Justice’s training grounds heading to South Carolina

The Justice Department is moving 250 jobs in its main legal training center from Washington to South Carolina, officials announced.

The department has signed a 20-year lease with the University of South Carolina in Columbia and will move staff from current headquarters in D.C. farther south, Deputy Attorney General David Ogden announced.

The government needs some four years to renovate the newly leased space. The deal, announced Monday, expands Justice’s $20 million National Advocacy Center, main training ground for the government’s lawyers.

Employees won’t be forced to make the move, spokeswoman Tracy Schmaler said.

“No one is losing their jobs,” she told The Examiner. “We’ll find everyone a spot if they need it.”

The Justice Department has been scrambling after it was revealed that prosecutors withheld critical evidence in their prosecution of then-Senator Ted Stevens, R-Alaska. Stevens was convicted of corruption, narrowly lost his re-election bid while appealing the conviction and then was “cleared” of wrongdoing because of prosecutorial misconduct. Attorney General Eric Holder has promised to revamp the training regimen.
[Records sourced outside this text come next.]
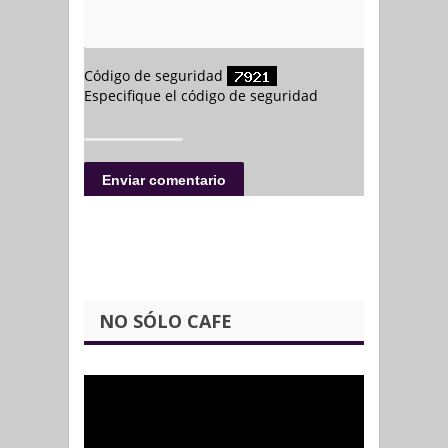
NO SÓLO CAFE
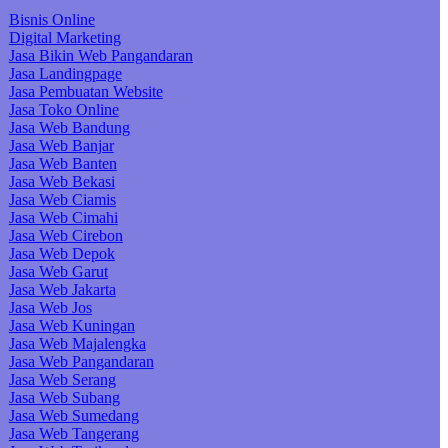
Bisnis Online
Digital Marketing
Jasa Bikin Web Pangandaran
Jasa Landingpage
Jasa Pembuatan Website
Jasa Toko Online
Jasa Web Bandung
Jasa Web Banjar
Jasa Web Banten
Jasa Web Bekasi
Jasa Web Ciamis
Jasa Web Cimahi
Jasa Web Cirebon
Jasa Web Depok
Jasa Web Garut
Jasa Web Jakarta
Jasa Web Jos
Jasa Web Kuningan
Jasa Web Majalengka
Jasa Web Pangandaran
Jasa Web Serang
Jasa Web Subang
Jasa Web Sumedang
Jasa Web Tangerang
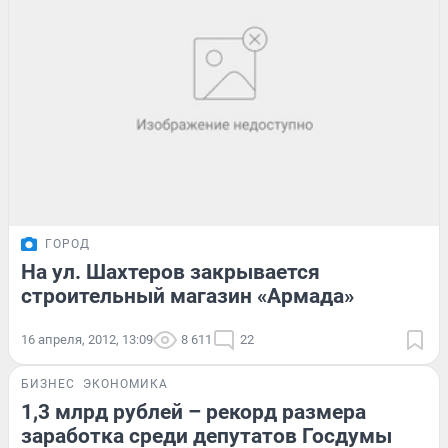
ГОРОД
На ул. Шахтеров закрывается
строительный магазин «Армада»
16 апреля, 2012, 13:09
8 611
22
БИЗНЕС
ЭКОНОМИКА
1,3 млрд рублей – рекорд размера
заработка среди депутатов Госдумы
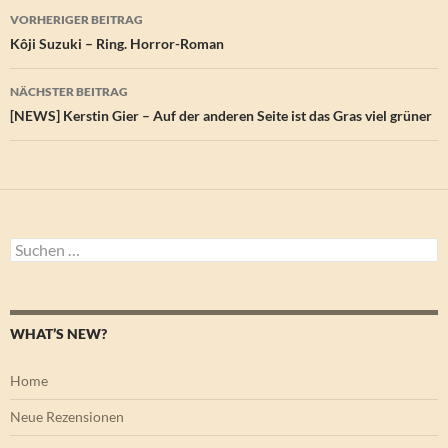
Beitragsnavigation
VORHERIGER BEITRAG
Kôji Suzuki – Ring. Horror-Roman
NÄCHSTER BEITRAG
[NEWS] Kerstin Gier – Auf der anderen Seite ist das Gras viel grüner
Suchen
nach:
WHAT’S NEW?
Home
Neue Rezensionen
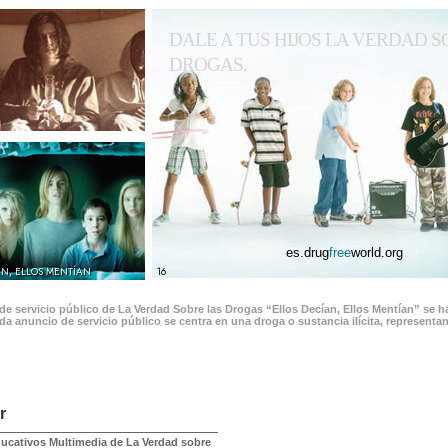
DALE A TUS HIJOS LA VERDAD S
DROGAS.
es.drug
free
world.org
AN, ELLOS MENTÍAN
16
e servicio público de La Verdad Sobre las Drogas “Ellos Decían, Ellos Mentían” se 
da anuncio de servicio público se centra en una droga o sustancia ilícita, represent
r
ducativos Multimedia de La Verdad sobre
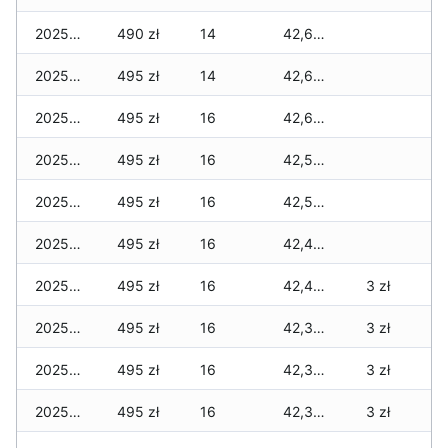
2025-12-10
490 zł
14
42,615 zł
2025-12-09
495 zł
14
42,615 zł
2025-12-08
495 zł
16
42,615 zł
2025-12-07
495 zł
16
42,545 zł
2025-12-06
495 zł
16
42,540 zł
2025-12-05
495 zł
16
42,440 zł
2025-12-04
495 zł
16
42,440 zł
3 zł
2025-12-03
495 zł
16
42,370 zł
3 zł
2025-12-02
495 zł
16
42,350 zł
3 zł
2025-12-01
495 zł
16
42,330 zł
3 zł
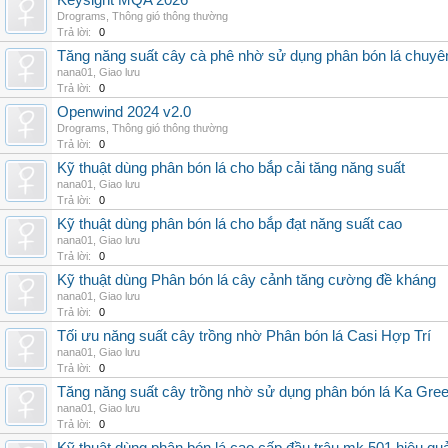
Keysight MQA 2026
Drograms
,
Thông gió thông thường
Trả lời:
0
Tăng năng suất cây cà phê nhờ sử dụng phân bón lá chuyê
nana01
,
Giao lưu
Trả lời:
0
Openwind 2024 v2.0
Drograms
,
Thông gió thông thường
Trả lời:
0
Kỹ thuật dùng phân bón lá cho bắp cải tăng năng suất
nana01
,
Giao lưu
Trả lời:
0
Kỹ thuật dùng phân bón lá cho bắp đạt năng suất cao
nana01
,
Giao lưu
Trả lời:
0
Kỹ thuật dùng Phân bón lá cây cảnh tăng cường đề kháng
nana01
,
Giao lưu
Trả lời:
0
Tối ưu năng suất cây trồng nhờ Phân bón lá Casi Hợp Trí
nana01
,
Giao lưu
Trả lời:
0
Tăng năng suất cây trồng nhờ sử dụng phân bón lá Ka Gre
nana01
,
Giao lưu
Trả lời:
0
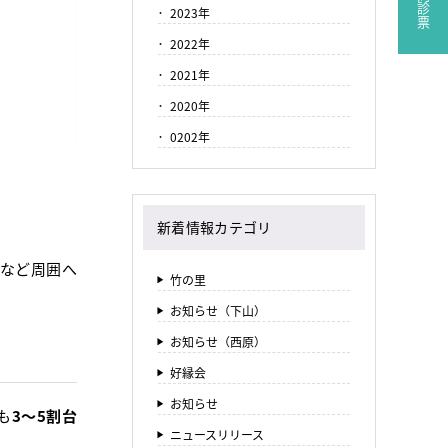
2023年
2022年
2021年
2020年
0202年
新着情報カテゴリ
など周囲へ
竹の里
お知らせ（下山）
お知らせ（西原）
好縁会
お知らせ
も
3〜5割台
ニュースリリース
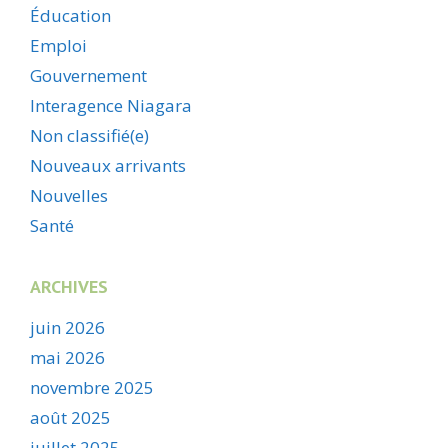
Éducation
Emploi
Gouvernement
Interagence Niagara
Non classifié(e)
Nouveaux arrivants
Nouvelles
Santé
ARCHIVES
juin 2026
mai 2026
novembre 2025
août 2025
juillet 2025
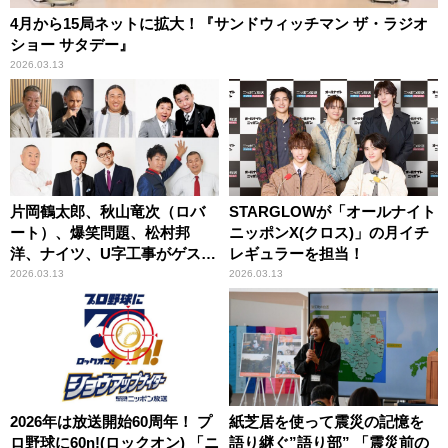
4月から15局ネットに拡大！『サンドウィッチマン ザ・ラジオ
ショー サタデー』
2026.03.13
片岡鶴太郎、秋山竜次（ロバ
STARGLOWが「オールナイト
ート）、爆笑問題、松村邦
ニッポンX(クロス)」の月イチ
洋、ナイツ、U字工事がゲスト
レギュラーを担当！
出演！「祝78歳！高田文夫 生
2026.03.13
2026.03.13
誕祭！ 文夫の部屋」
2026年は放送開始60周年！ プ
紙芝居を使って震災の記憶を
ロ野球に60n!(ロックオン) 「ニ
語り継ぐ”語り部” 「震災前の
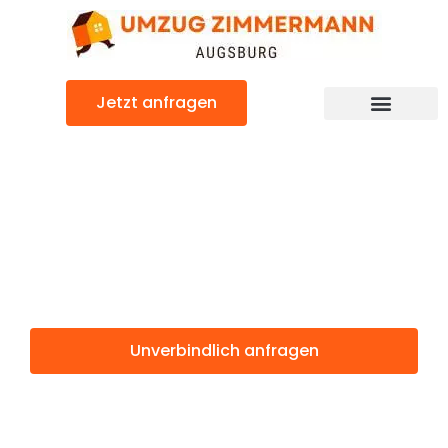
Zum
Inhalt
springen
Jetzt anfragen
Günstiger Venlo Umzug
Umzug
Augsburg Venlo
Unverbindlich anfragen
Weitere Informationen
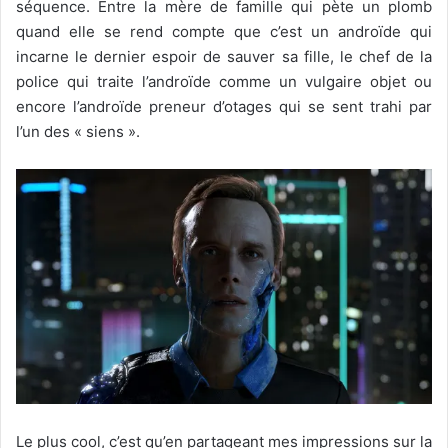
séquence. Entre la mère de famille qui pète un plomb
quand elle se rend compte que c’est un androïde qui
incarne le dernier espoir de sauver sa fille, le chef de la
police qui traite l’androïde comme un vulgaire objet ou
encore l’androïde preneur d’otages qui se sent trahi par
l’un des « siens ».
Le plus cool, c’est qu’en partageant mes impressions sur la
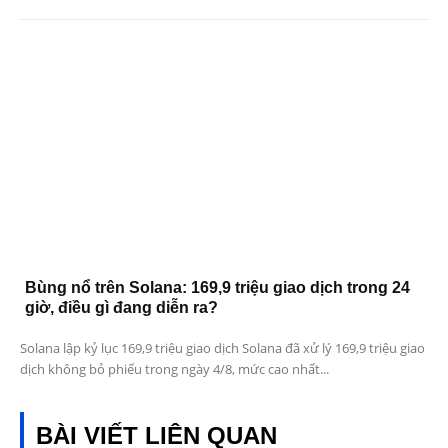
Bùng nổ trên Solana: 169,9 triệu giao dịch trong 24
giờ, điều gì đang diễn ra?
Solana lập kỷ lục 169,9 triệu giao dịch Solana đã xử lý 169,9 triệu giao
dịch không bỏ phiếu trong ngày 4/8, mức cao nhất...
BÀI VIẾT LIÊN QUAN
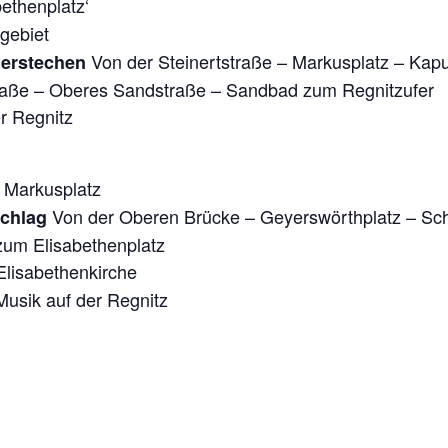
ethenplatz‘
gebiet
Von der Steinertstraße – Markusplatz – Ka
herstechen
traße – Oberes Sandstraße – Sandbad zum Regnitzufer
r Regnitz
 Markusplatz
Von der Oberen Brücke – Geyerswörthplatz – Sc
schlag
zum Elisabethenplatz
 Elisabethenkirche
Musik auf der Regnitz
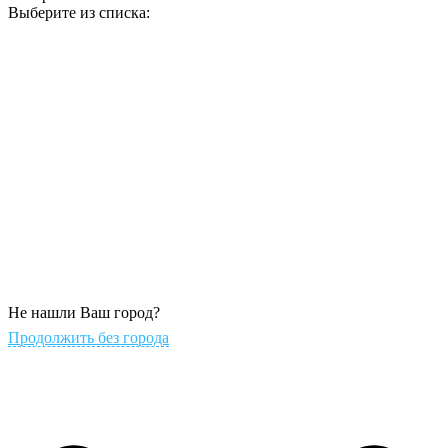
Выберите из списка:
Не нашли Ваш город?
Продолжить без города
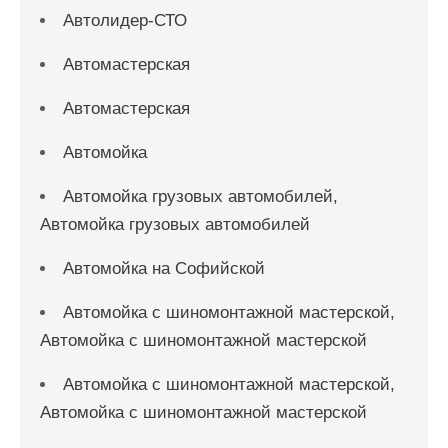
Автолидер-СТО
Автомастерская
Автомастерская
Автомойка
Автомойка грузовых автомобилей,
Автомойка грузовых автомобилей
Автомойка на Софийской
Автомойка с шиномонтажной мастерской,
Автомойка с шиномонтажной мастерской
Автомойка с шиномонтажной мастерской,
Автомойка с шиномонтажной мастерской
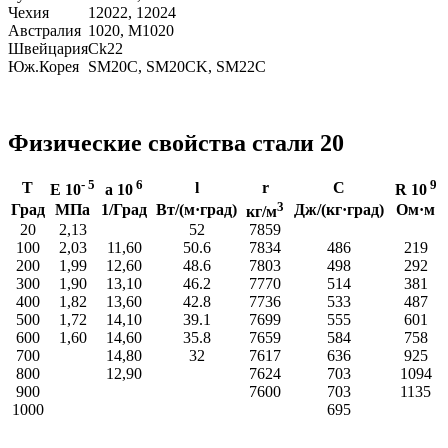
Чехия
12022, 12024
Австралия
1020, M1020
Швейцария
Ck22
Юж.Корея
SM20C, SM20CK, SM22C
Физические свойства стали 20
- 5
6
9
T
l
r
C
E 10
a 10
R 10
3
Град
МПа
1/Град
Вт/(м·град)
Дж/(кг·град)
Ом·м
кг/м
20
2,13
52
7859
100
2,03
11,60
50.6
7834
486
219
200
1,99
12,60
48.6
7803
498
292
300
1,90
13,10
46.2
7770
514
381
400
1,82
13,60
42.8
7736
533
487
500
1,72
14,10
39.1
7699
555
601
600
1,60
14,60
35.8
7659
584
758
700
14,80
32
7617
636
925
800
12,90
7624
703
1094
900
7600
703
1135
1000
695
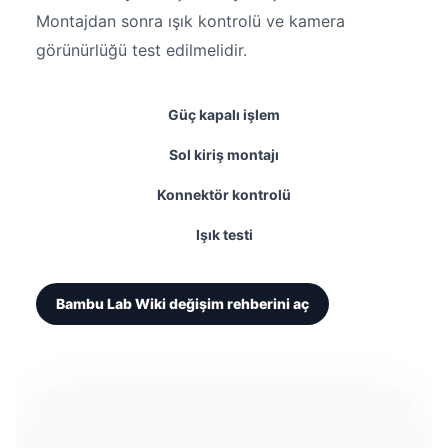
Montajdan sonra ışık kontrolü ve kamera
görünürlüğü test edilmelidir.
Güç kapalı işlem
Sol kiriş montajı
Konnektör kontrolü
Işık testi
Bambu Lab Wiki değişim rehberini aç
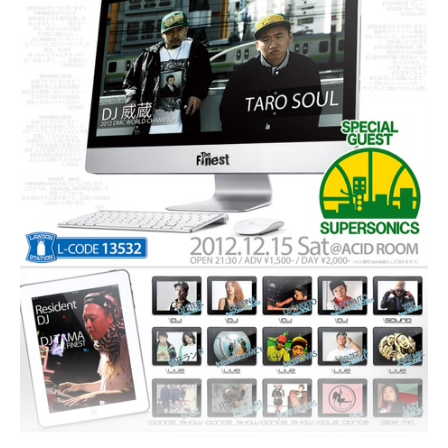
日程：2012年12月20日（木）
会場: 表参道GROUND
OPEN: 18:30 START: 19:30 END: 21:30
オープニングアクト: KLOOZ
Guest : AKLO,SHUN,将絢,晋平太,
TARO SOUL
,ROMANCREW,etc…
================================================
主催・企画：DREAM BOY
制作：CITTA’ WORKS
後援/協力:株式会社インクストゥエンター
総合問い合わせ:チッタワークス 044-276-8841
（平日12:00～13:00 / 16:00～19:00）
=================================================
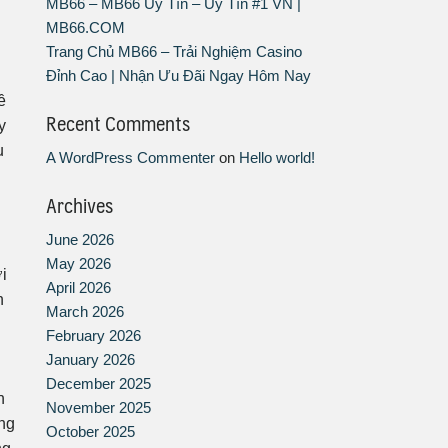
MB66 – MB66 Uy Tín – Uy Tín #1 VN |
MB66.COM
Trang Chủ MB66 – Trải Nghiệm Casino
Đỉnh Cao | Nhận Ưu Đãi Ngay Hôm Nay
ề
Recent Comments
y
u
A WordPress Commenter
on
Hello world!
Archives
June 2026
May 2026
i
April 2026
h
March 2026
February 2026
January 2026
December 2025
h
November 2025
ũng
October 2025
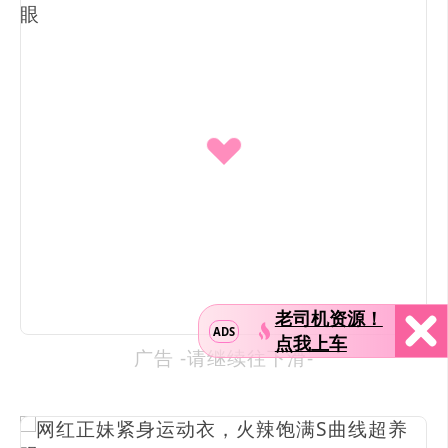
老司机资源！
ADS
点我上车
广告 -请继续往下滑-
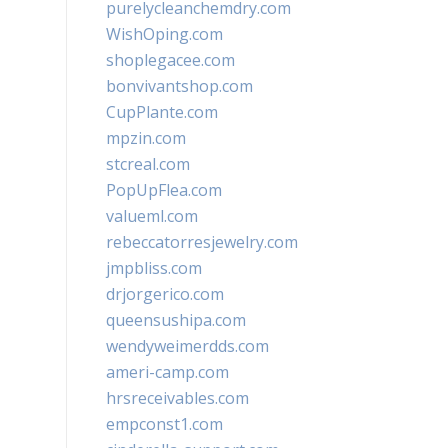
purelycleanchemdry.com
WishOping.com
shoplegacee.com
bonvivantshop.com
CupPlante.com
mpzin.com
stcreal.com
PopUpFlea.com
valueml.com
rebeccatorresjewelry.com
jmpbliss.com
drjorgerico.com
queensushipa.com
wendyweimerdds.com
ameri-camp.com
hrsreceivables.com
empconst1.com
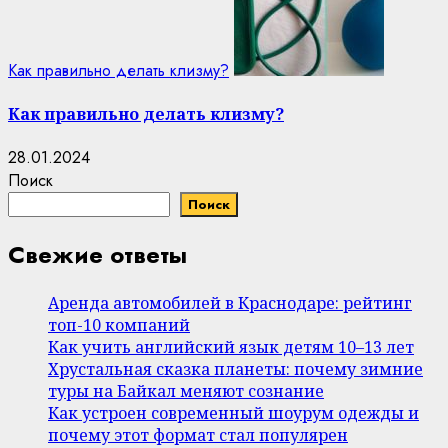
Как правильно делать клизму?
Как правильно делать клизму?
28.01.2024
Поиск
Поиск
Свежие ответы
Аренда автомобилей в Краснодаре: рейтинг
топ-10 компаний
Как учить английский язык детям 10–13 лет
Хрустальная сказка планеты: почему зимние
туры на Байкал меняют сознание
Как устроен современный шоурум одежды и
почему этот формат стал популярен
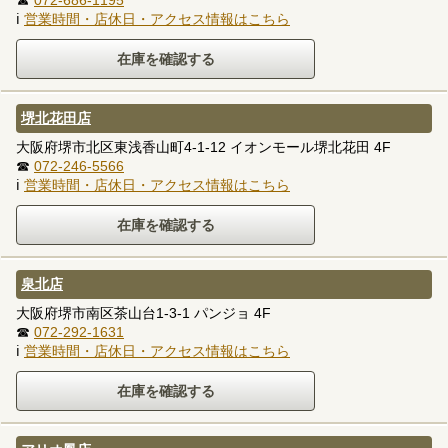
ℹ
営業時間・店休日・アクセス情報はこちら
堺北花田店
大阪府堺市北区東浅香山町4-1-12 イオンモール堺北花田 4F
☎
072-246-5566
ℹ
営業時間・店休日・アクセス情報はこちら
泉北店
大阪府堺市南区茶山台1-3-1 パンジョ 4F
☎
072-292-1631
ℹ
営業時間・店休日・アクセス情報はこちら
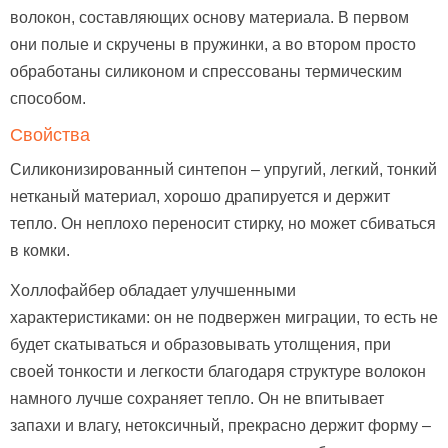
волокон, составляющих основу материала. В первом
они полые и скручены в пружинки, а во втором просто
обработаны силиконом и спрессованы термическим
способом.
Свойства
Силиконизированный синтепон – упругий, легкий, тонкий
нетканый материал, хорошо драпируется и держит
тепло. Он неплохо переносит стирку, но может сбиваться
в комки.
Холлофайбер обладает улучшенными
характеристиками: он не подвержен миграции, то есть не
будет скатываться и образовывать утолщения, при
своей тонкости и легкости благодаря структуре волокон
намного лучше сохраняет тепло. Он не впитывает
запахи и влагу, нетоксичный, прекрасно держит форму –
Schmaler said Monday’s announcement wasn’t related to the Stevens debacle, but some government lawyers speculated that the long-planned training center dovetails with Holder’s goal of reworking training for the nation’s nearly 100,000 federal lawyers.

Most of D.C.’s federal prosecutors are trained in-house at the U.S. Attorney’s office. Federal prosecutors, civil and appellate lawyers will be routinely sent to South Carolina for training.

The move, which officials have dubbed “the Palmetto Project” after the state’s nickname, was a longtime goal of Sen. Lindsey Graham, R-S.C., who praised the Obama administration for helping to clear key hurdles quickly.

“This has happened at, really, warp speed time for the federal government,” Graham told The Associated Press at a news conference Monday in Columbia. “The new administration picked up where the old administration left off.”

It’s not clear how much the lease will cost taxpayers. Officials said Monday it will take four years to renovate the space for “state of the art” mock courtrooms and classrooms. Justice officials say the government will save about $43 million for the next 20 years.